I am a professional artist based in East Sussex who creates large semi-abstract landscapes, seascapes, and wildlife paintings in oil on canvas. My painting style is very distinct and fuses art-nouveau, impressionist, and semi-abstract techniques with traditional portraiture that reflects my love of nature, animals, birds, and the flora and fauna of the landscapes around me. My main working method has been the development of a painting style I term ‘memory impressionism’. This method involves going walking somewhere, looking at and absorbing the things I see and experience, and then returning home to my studio to try and capture an echo or essence of the place from memory –
including any wildlife I may have seen. By this method, I can capture the essences and echoes of places and the feeling I have about them. I love the ancient landscapes of England and my paintings often reflect the spiritual elements that such landscapes have.

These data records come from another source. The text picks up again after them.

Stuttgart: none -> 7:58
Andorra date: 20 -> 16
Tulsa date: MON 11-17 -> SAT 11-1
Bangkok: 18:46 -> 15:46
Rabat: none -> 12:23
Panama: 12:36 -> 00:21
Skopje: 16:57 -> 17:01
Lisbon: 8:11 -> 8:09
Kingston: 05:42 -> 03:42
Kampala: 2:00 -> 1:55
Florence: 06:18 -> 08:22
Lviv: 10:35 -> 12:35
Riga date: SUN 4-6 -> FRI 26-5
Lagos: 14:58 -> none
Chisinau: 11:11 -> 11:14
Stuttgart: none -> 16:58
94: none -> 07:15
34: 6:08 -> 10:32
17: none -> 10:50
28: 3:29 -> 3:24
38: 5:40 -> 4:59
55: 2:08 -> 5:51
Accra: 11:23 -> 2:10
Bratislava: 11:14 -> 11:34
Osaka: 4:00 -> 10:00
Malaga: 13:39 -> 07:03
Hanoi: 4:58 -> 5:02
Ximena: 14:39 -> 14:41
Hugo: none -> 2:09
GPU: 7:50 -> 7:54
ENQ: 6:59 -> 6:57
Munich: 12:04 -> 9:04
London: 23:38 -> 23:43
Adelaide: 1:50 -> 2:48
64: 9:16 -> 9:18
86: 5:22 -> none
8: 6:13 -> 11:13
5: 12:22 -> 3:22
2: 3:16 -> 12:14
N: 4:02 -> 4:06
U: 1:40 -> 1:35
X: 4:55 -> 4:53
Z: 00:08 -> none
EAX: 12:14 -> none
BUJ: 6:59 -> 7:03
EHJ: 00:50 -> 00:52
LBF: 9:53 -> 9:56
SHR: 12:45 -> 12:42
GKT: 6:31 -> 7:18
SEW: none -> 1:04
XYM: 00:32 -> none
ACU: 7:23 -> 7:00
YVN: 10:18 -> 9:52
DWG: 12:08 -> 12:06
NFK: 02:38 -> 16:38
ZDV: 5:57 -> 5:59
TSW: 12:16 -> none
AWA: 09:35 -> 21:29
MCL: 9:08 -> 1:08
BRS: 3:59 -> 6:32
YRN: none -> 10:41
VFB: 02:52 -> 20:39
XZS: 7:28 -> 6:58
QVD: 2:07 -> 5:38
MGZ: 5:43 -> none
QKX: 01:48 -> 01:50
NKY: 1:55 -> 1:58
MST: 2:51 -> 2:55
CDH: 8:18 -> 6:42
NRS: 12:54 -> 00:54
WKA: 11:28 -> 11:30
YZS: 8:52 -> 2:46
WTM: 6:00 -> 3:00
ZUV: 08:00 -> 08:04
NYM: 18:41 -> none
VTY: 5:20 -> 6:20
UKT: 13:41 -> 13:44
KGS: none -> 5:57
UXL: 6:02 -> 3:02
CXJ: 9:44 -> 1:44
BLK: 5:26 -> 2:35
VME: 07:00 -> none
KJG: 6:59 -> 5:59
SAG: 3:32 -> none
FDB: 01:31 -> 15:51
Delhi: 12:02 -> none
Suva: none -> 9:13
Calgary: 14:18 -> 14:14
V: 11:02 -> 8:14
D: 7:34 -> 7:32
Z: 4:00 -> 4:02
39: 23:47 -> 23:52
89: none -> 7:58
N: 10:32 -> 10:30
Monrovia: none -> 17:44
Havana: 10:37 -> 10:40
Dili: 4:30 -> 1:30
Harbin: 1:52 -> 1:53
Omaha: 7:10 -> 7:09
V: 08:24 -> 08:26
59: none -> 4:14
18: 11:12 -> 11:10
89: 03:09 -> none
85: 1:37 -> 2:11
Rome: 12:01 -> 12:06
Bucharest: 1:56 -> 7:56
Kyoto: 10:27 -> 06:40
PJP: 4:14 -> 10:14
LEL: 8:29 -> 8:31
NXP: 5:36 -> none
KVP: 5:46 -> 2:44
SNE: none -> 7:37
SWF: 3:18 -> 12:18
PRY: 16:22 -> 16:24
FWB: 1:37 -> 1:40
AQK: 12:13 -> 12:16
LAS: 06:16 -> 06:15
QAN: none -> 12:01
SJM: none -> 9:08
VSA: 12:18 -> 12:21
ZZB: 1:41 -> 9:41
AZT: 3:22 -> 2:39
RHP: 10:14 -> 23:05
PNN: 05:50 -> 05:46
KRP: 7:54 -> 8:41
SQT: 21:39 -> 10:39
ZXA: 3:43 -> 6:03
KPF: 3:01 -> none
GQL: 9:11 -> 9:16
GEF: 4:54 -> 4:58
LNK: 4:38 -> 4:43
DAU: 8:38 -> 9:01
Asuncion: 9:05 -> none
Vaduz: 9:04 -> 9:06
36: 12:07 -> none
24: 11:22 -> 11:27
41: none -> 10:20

In the 1990s I met an art agent who traveled the area selling animal portrait commissions and I became one of the artists he represented which was an excellent experience as it demanded I learn some formal portrait painting techniques. Commissions continued as my main income source until around 2010 when I first began to sell art online. The success I had on this allowed me to spend more time developing new ideas and techniques and, for the first time in my career, I painted for my own pleasure, eventually developing a distinctive style of my own. I am a self-representing artist and although I am happy to work with galleries and agents occasionally, I prefer to remain in control of my own creativity.